The Alberta RCMP has arrested a “small organized group” of armed protesters participating in a blockade at the Coutts border crossing in southern Alberta.

Mounties said they executed a search warrant early Monday morning on three trailers associated with the group, finding 13 long guns, handguns, multiple sets of body armour, a machete, a large quantity of ammunition and high capacity magazines. Following the search, they arrested 11 people.

“The group was said to have a willingness to use force against the police if any attempts were made to disrupt the blockade,” said the Alberta RCMP in a media release.

“This resulted in an immediate and complex investigation to determine the extent of the threat and criminal organization.”

Police said an example of the “militant mindset of a small segment of the protest” arose Sunday night around 8 p.m. when a semi and a large tractor attempted to ram a police vehicle. The officer was able to maneuver his vehicle out of the way, and the RCMP is now searching for the tractor driver to take him into custody. Both the tractor and the semi have been seized by police.

During an unrelated press conference Monday morning, Premier Jason Kenney said the recent enforcement action “underscores the severity of what has been happening.”

“Now that the RCMP has successfully resolved, this potential threat, they will proceed — I am informed — with enforcement against others who are involved in the blockade and around Coutts,” he said.

“The Government of Alberta has successfully procured all of the necessary heavy equipment and service to operate that equipment to assist the police in removing commercial vehicles and other vehicles that may be blocking our highways.”

Kenney said cross-border traffic between Alberta and Montana has operated “largely unimpeded” as the other five ports of entry have continued to operate, some with expanded hours. He said protesters have not closed the border, and have only added further hassle to those crossing it.

“All you’ve done is inconvenience thousands and thousands of hardworking truckers who have been trying to do their job, to make a living, just forcing them to drive longer distances for no point,” he said.

“You’ve sent your message. We encourage people to continue to express their views in a lawful and peaceful way. But the ongoing blockade of our borders and our highways at Coutts will no longer be tolerated.”

The arrests follow news of Mounties handing out dozens of tickets over the weekend, most under the Traffic Safety Act.

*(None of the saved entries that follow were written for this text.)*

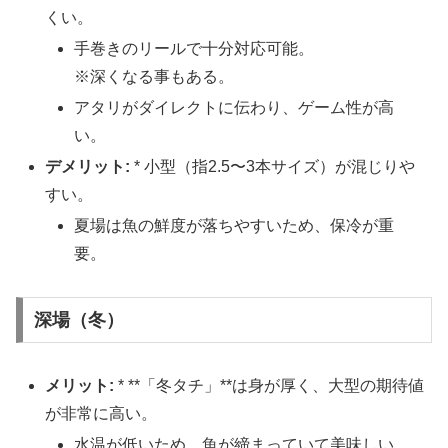
くい。
手巻きのリールで十分対応可能。
※深くなる事もある。
アタリがダイレクトに伝わり、ゲーム性が高
い。
デメリット:
* 小型（指2.5〜3本サイズ）が混じりや
すい。
夏場は魚の鮮度が落ちやすいため、保冷が重
要。
深場（冬）
メリット:
* **「冬タチ」**は身が厚く、大型の期待値
が非常に高い。
水温が低いため、魚が締まっていて美味しい。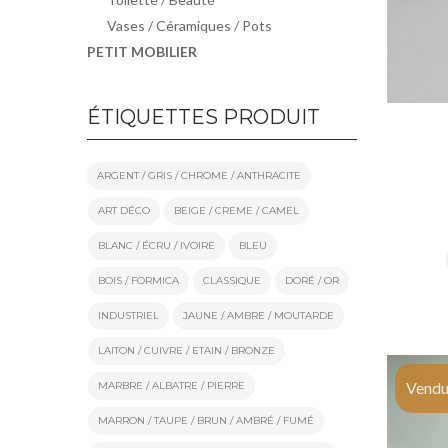
Vases / Céramiques / Pots
PETIT MOBILIER
ÉTIQUETTES PRODUIT
ARGENT / GRIS / CHROME / ANTHRACITE
ART DÉCO
BEIGE / CREME / CAMEL
BLANC / ÉCRU / IVOIRE
BLEU
BOIS / FORMICA
CLASSIQUE
DORÉ / OR
INDUSTRIEL
JAUNE / AMBRE / MOUTARDE
LAITON / CUIVRE / ETAIN / BRONZE
Vendu
MARBRE / ALBATRE / PIERRE
MARRON / TAUPE / BRUN / AMBRÉ / FUMÉ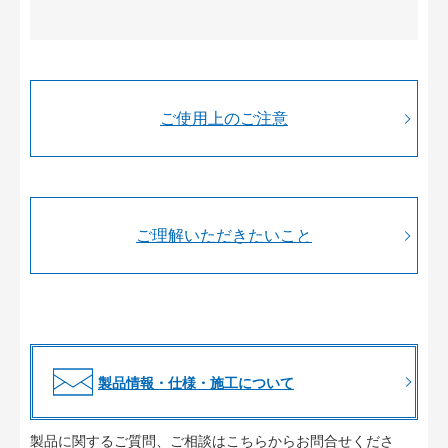
ご使用上のご注意
ご理解いただきたいこと
製品情報・仕様・施工について
製品に関するご質問、ご相談はこちらからお問合せくださ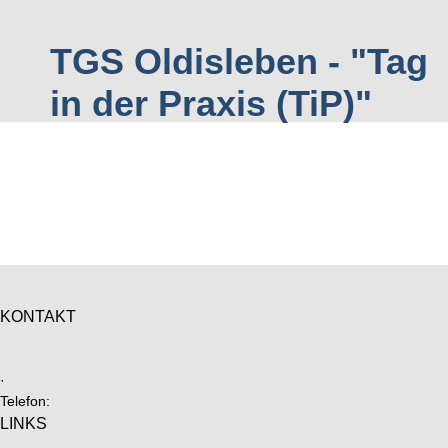
TGS Oldisleben - "Tag
in der Praxis (TiP)"
KONTAKT
·
Telefon:
LINKS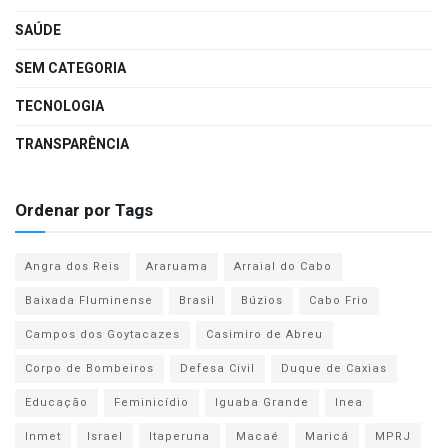
SAÚDE
SEM CATEGORIA
TECNOLOGIA
TRANSPARÊNCIA
Ordenar por Tags
Angra dos Reis
Araruama
Arraial do Cabo
Baixada Fluminense
Brasil
Búzios
Cabo Frio
Campos dos Goytacazes
Casimiro de Abreu
Corpo de Bombeiros
Defesa Civil
Duque de Caxias
Educação
Feminicídio
Iguaba Grande
Inea
Inmet
Israel
Itaperuna
Macaé
Maricá
MPRJ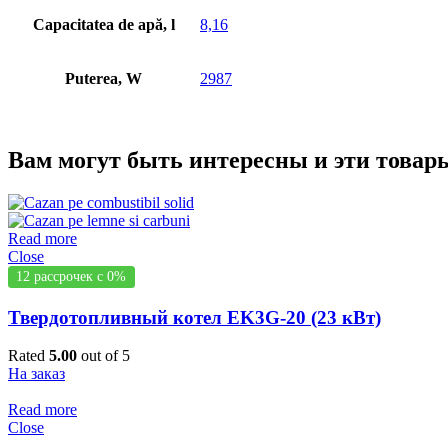
Capacitatea de apă, l
8,16
Puterea, W
2987
Вам могут быть интересны и эти това
Read more
Close
12 рассрочек с 0%
Твердотопливный котел EK3G-20 (23 кВт)
Rated
5.00
out of 5
На заказ
Read more
Close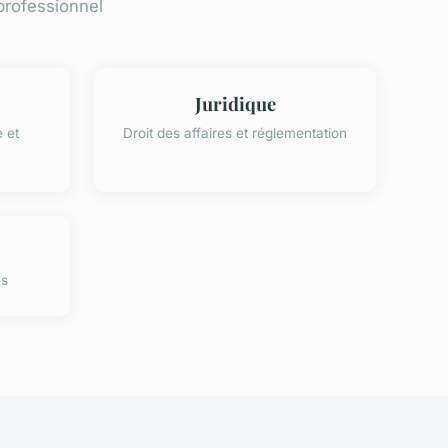
professionnel
Juridique
 et
Droit des affaires et réglementation
es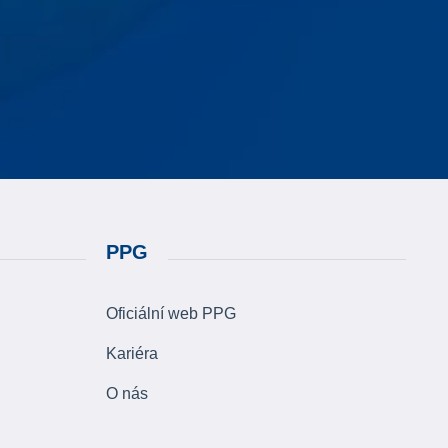
PPG
Oficiální web PPG
Kariéra
O nás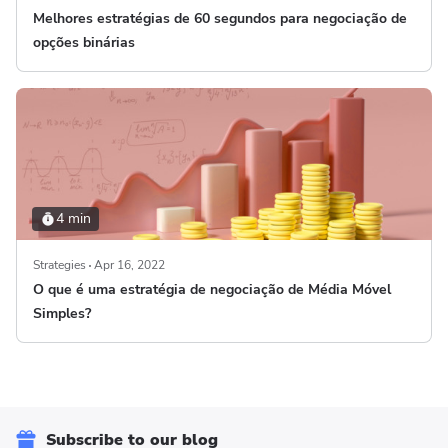
Melhores estratégias de 60 segundos para negociação de
opções binárias
4 min
Strategies
Apr 16, 2022
O que é uma estratégia de negociação de Média Móvel
Simples?
Subscribe to our blog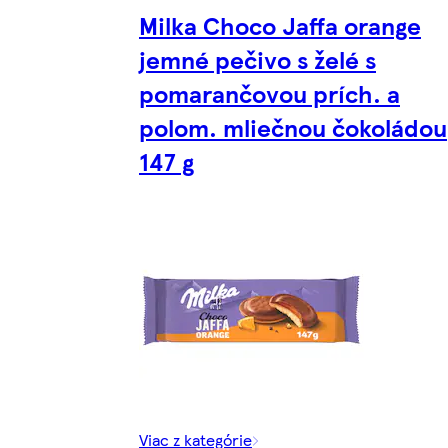
Milka Choco Jaffa orange
jemné pečivo s želé s
pomarančovou prích. a
polom. mliečnou čokoládou
147 g
Viac z kategórie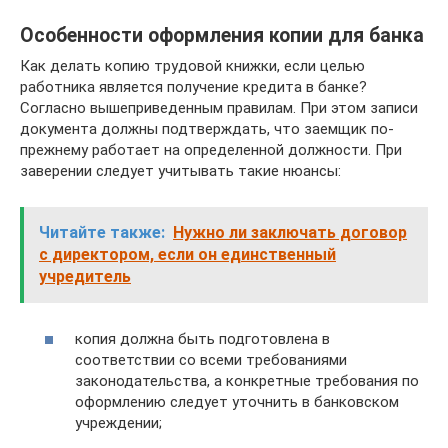
Особенности оформления копии для банка
Как делать копию трудовой книжки, если целью
работника является получение кредита в банке?
Согласно вышеприведенным правилам. При этом записи
документа должны подтверждать, что заемщик по-
прежнему работает на определенной должности. При
заверении следует учитывать такие нюансы:
Читайте также:
Нужно ли заключать договор
с директором, если он единственный
учредитель
копия должна быть подготовлена в
соответствии со всеми требованиями
законодательства, а конкретные требования по
оформлению следует уточнить в банковском
учреждении;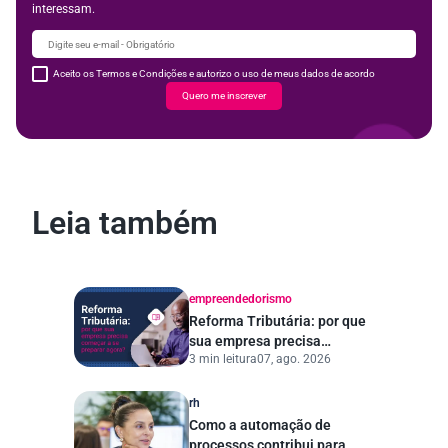
interessam.
Aceito os Termos e Condições e autorizo o uso de meus dados de acordo
Quero me inscrever
Leia também
empreendedorismo
Reforma Tributária: por que
sua empresa precisa
3 min leitura
07, ago. 2026
começar a se preparar
agora?
rh
Como a automação de
processos contribui para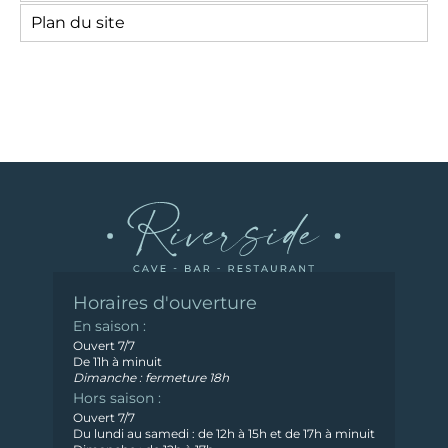
Plan du site
Horaires d'ouverture
En saison :
Ouvert 7/7
De 11h à minuit
Dimanche : fermeture 18h
Hors saison :
Ouvert 7/7
Du lundi au samedi : de 12h à 15h et de 17h à minuit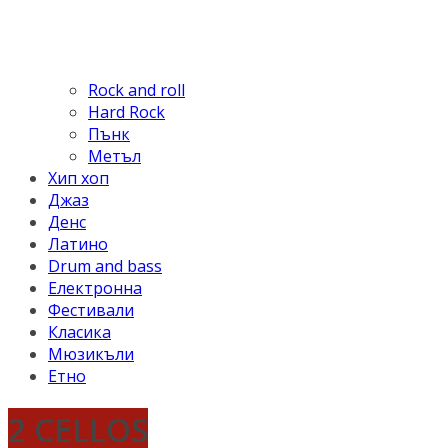
Rock and roll
Hard Rock
Пънк
Метъл
Хип хоп
Джаз
Денс
Латино
Drum and bass
Електронна
Фестивали
Класика
Мюзикъли
Етно
2 CELLOS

“The Alberta RCMP will resume efforts to end the illegal blockade which has prevented access to the Coutts border. We encourage all participants who are involved in this illegal action to leave immediately or relocate to the designated site for the legal protest,” said the Alberta RCMP.

The convoy of semi-trucks and other vehicles is still choking traffic leading to Coutts, Alberta’s busiest border crossing, for the third consecutive week, as tensions continue to rise with authorities and governments nationwide. The protest, and those like it across Canada, are targeting public health restrictions associated with COVID-19.

Enforcement at the convoy protests nationwide could get a boost Monday. Citing unnamed sources, the CBC reported Trudeau plans to invoke the Emergencies Act, a rarely used provision that allows the federal government to override the provinces and authorize special temporary measures to ensure security during national emergencies anywhere in the country.

The Emergencies Act has never been used in Canada, but its predecessor, the War Measures Act, was invoked by Trudeau’s father, Pierre Trudeau, in 1970 during the October Crisis and during the First and Second World Wars. The CBC said the government has no plans to send in the military.

On Saturday, the Canada Border Services Agency announced it had temporarily suspended services at the Coutts border crossing until further notice.

In a statement, the agency said it “recognizes border disruptions affect both travellers and industry” and said it was working to restore normal operations as quickly as possible.

Commercial traffic is being rerouted to other ports of entry, with the closest locations in North Portal and Regway in Saskatchewan and Roosville and Kingsgate in B.C.

There has been no movement at the Coutts port of entry since last Tuesday at 8 p.m., hours before Alberta’s vaccine passport program was lifted. Protesters in the area are digging in despite an easing of COVID-19 restrictions as they seek a full lifting of provincial and federal restrictions and mandates.

Meanwhile, in Windsor, where protesters had blocked Canada’s largest port of entry at the Ambassador Bridge for almost a week, officers moved in with force Sunday. They arrested up to 30 people and seized several vehicles. The bridge reopened Monday morning.

Survey says, “Go home now”

New polling data from the Angus Reid Institute shows that while the nationwide convoy protesters have made themselves heard, they’re driving public opinion on their cause in a negative direction.

More than two in five poll respondents said the protests have made them less likely to support governments lifting masking mandates and vaccine requirements for cross-border travel. The poll also suggests nearly three-quarters of Canadians (72 per cent) believe the time has come for protesters to “go home now, they have made their point.”

The online survey was conducted from Feb. 11 to 13, a representative randomized sample of 1,622 Canadian adults who are members of the Angus Reid Forum. A probability sample of this size carries a margin of error of +/- 2.5 percentage points, 19 times out of 20.